Recordings

Brand New Colony
I recorded this with my Toshiba's soundcard into Adobe Audition. The outro represents my first recorded foray into the ambient. (If only I had some analog reverb to feedback on itself.) The mix is nowhere near glossy. I was sick when I recorded vocals, and the drums are my bathroom cupboards.  I have no idea what the little line is that I played on the chorus but I like it.

This is a Postal Service song, but it's a God song, through and through. I plan to play it at a worship circle sometime. Metaphors like these are hard to come by.


I will not take these things

 I sang and played everything while Koenen moved the mics around and manipulated his PC Cubase setup.

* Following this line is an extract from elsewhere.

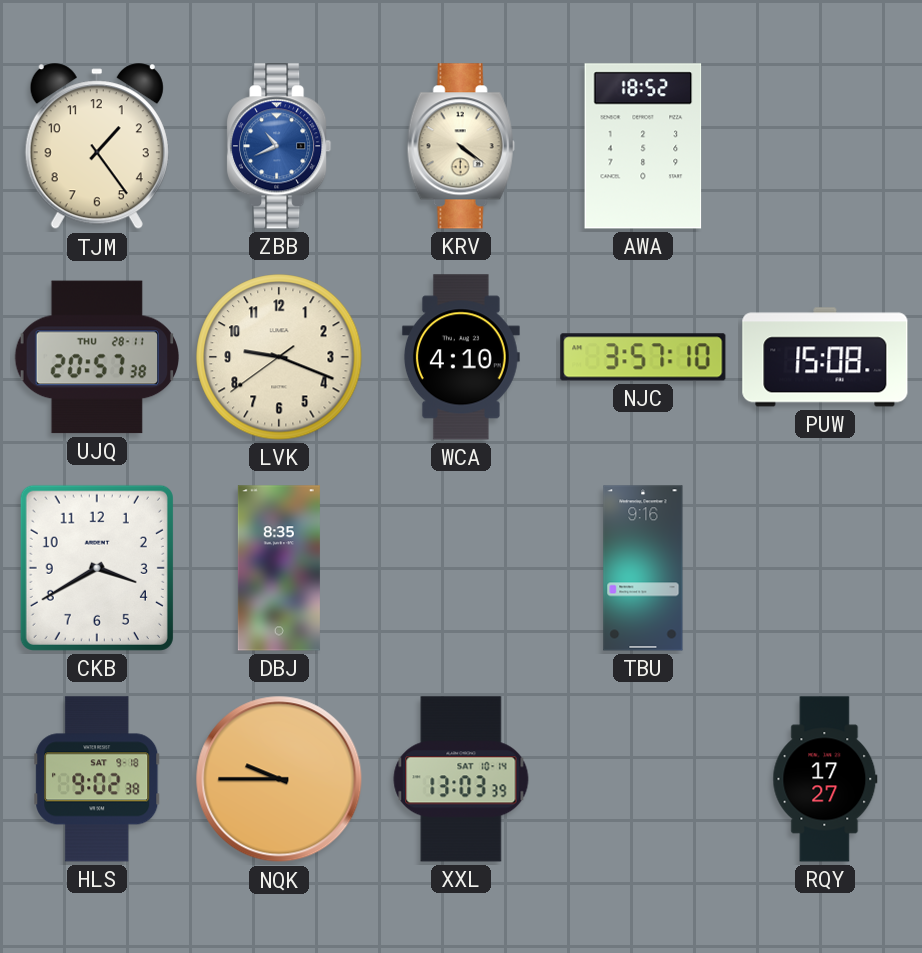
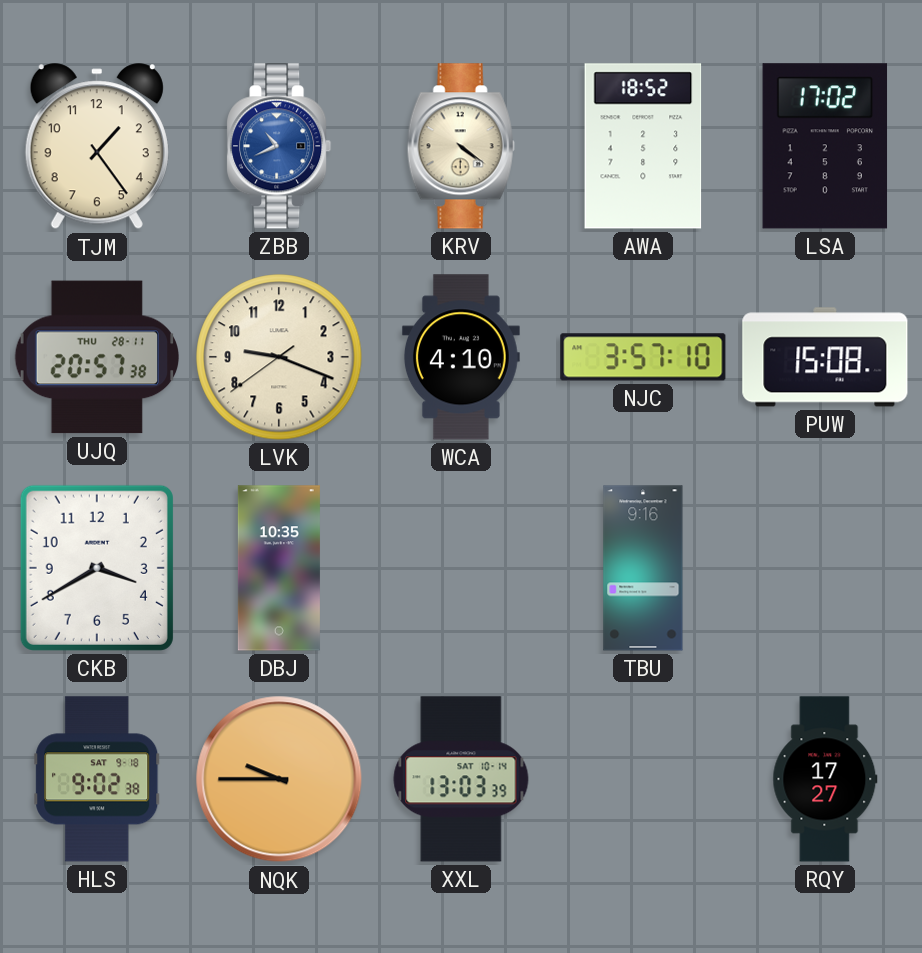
LSA: none -> 17:02
DBJ: 8:35 -> 10:35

“I had sent you just the end of the song but got inspired to just try to finish at least a rough draft. I think the end gets a little to much distortion from pushing the limiter too far but it might just be the sensitivity of my monitors. Let me know what you think. The acoustic sounds really good and I love that lead solo guitar track, figured you wouldn't mind some delay on it.”
-Koenen

The lead track sounds really glassy and sweet, but the rhythm-electric that we nestled behind the last chorus sounded a little too harsh to myself, even as we recorded, but I had gotten it in my head that I had wanted to push the amp a little harder... Let that be a lesson to nail the tone before it hits the mic.

This is a Toad the Wet Sprocket song. If you've ever been restricted to continue a relationship over the telephone, you know what this song is about. For me, it was healing.

Matt Kraus

I've described this one as a Blues Comedy in E. It's really more proof that my computer could manage a couple tracks than a real attempt. It's a little noisy and messy.

Matt Kraus was the leader of the Warren Frosh study. It's probably his fault that I'm in IV.